Plaintiff is entitled to preliminary injunctive relief only if he shows either: "`(1) a likelihood of success on the merits and the possibility of irreparable injury; or (2) the existence of serious questions going to the merits and the balance of hardships tipping in [the movant's] favor.'" MAI Sys. Corp. v. Peak Computers, Inc., 991 F.2d 511, 516-517 (9th Cir. 1993) (quoting Diamontiney v. Borg, 918 F.2d 793, 795 (9th Cir. 1990)). "`These two formulations represent two points on a sliding scale in which the required degree of irreparable harm increases as the probability of success decreases.'" Id. (quoting Diamontiney, 918 F.2d at 795). Under either formulation of the test, the movant must demonstrate a significant threat of irreparable injury. AGCC v. Coalition for Economic Equity, 950 F.2d 1401, 1410 (9th Cir. 1991).
In this case, Plaintiff has not alleged facts sufficient to demonstrate a real or immediate threat of injury. Plaintiff's claims with respect to threats to his safety are as follows: 1) the higher custody unit is more aggressive and violent (Memorandum in Support of Motion for Preliminary Injunction at 2); 2) Plaintiff was attacked while housed in a level 3 unit at another facility (Id. at 3); 3) Plaintiff has requested protective segregation on seven separate occasions and has been denied each time (Id.); and 4) Plaintiff has witnessed several assaults on other inmates while housed in the level 4 unit (Reply to Defendants' Response to Motion for Preliminary Injunction at 6).
Plaintiff has not identified a specific threat to his personal safety which has occurred after his transfer to the level 4 unit. Plaintiff claims only that the level 4 unit houses inmates with higher security scores and therefore is generally more dangerous than the level 3 unit. Because Plaintiff has not alleged that he has experienced a personal, immediate threat to his physical safety, he has not demonstrated the necessity for the Court to enter a preliminary injunction at this time.
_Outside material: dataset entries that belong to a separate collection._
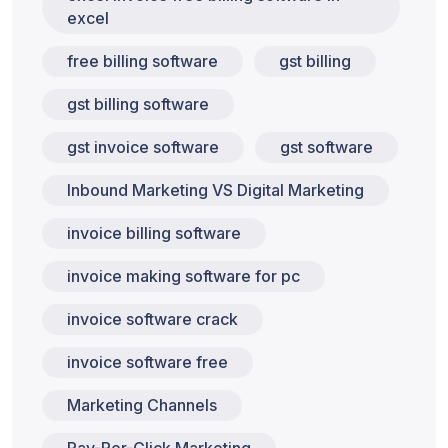
excel
free billing software
gst billing
gst billing software
gst invoice software
gst software
Inbound Marketing VS Digital Marketing
invoice billing software
invoice making software for pc
invoice software crack
invoice software free
Marketing Channels
Pay-Per-Click Marketing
Moreover, the Court notes that Plaintiff's own statements that he was attacked while housed in a level 3 unit at another facility, and the absence of any such attacks or threats upon transfer to the level 4 unit, undermine even his general claim that the level 4 unit is more dangerous than a level 3 unit.
The Court also notes that Defendants' Response to Plaintiff's Motion demonstrates considerable consideration on the part of the Arizona Department of Corrections ("ADOC") for Plaintiff's safety. Defendants present evidence showing that in response to Plaintiff's requests for protective segregation, ADOC officials determined that Plaintiff's safety concerns could be resolved by transferring Plaintiff to another facility where he had no "do not house with issues." (Exhibit A to State's Response at 4.). Defendants' evidence also shows that upon transfer to ASPC-Winslow, from ASPC-Yuma (where Plaintiff alleges he was attacked in a level 3 unit), Plaintiff was placed in a level 4 unit because there were no level 3 units which did not already house inmates with whom Plaintiff had "do not house with" issues or from which he had been moved to an alternate placement within the last two years. (Id. at 5). Also of note is Defendants' assertion that had an appropriate level 3 yard been available, Plaintiff would have been placed in such a yard and that the higher custody level yards tends to provide enhanced security because inmate movement is more restricted. (Id.)
Because Plaintiff has failed to demonstrate specific, immediate threat to his safety, the Court will deny Plaintiff's Motion for Preliminary Injunction.
IT IS THEREFORE ORDERED that Plaintiff's September 29, 2005 Motion for Preliminary Injunction (Doc. #11) is DENIED.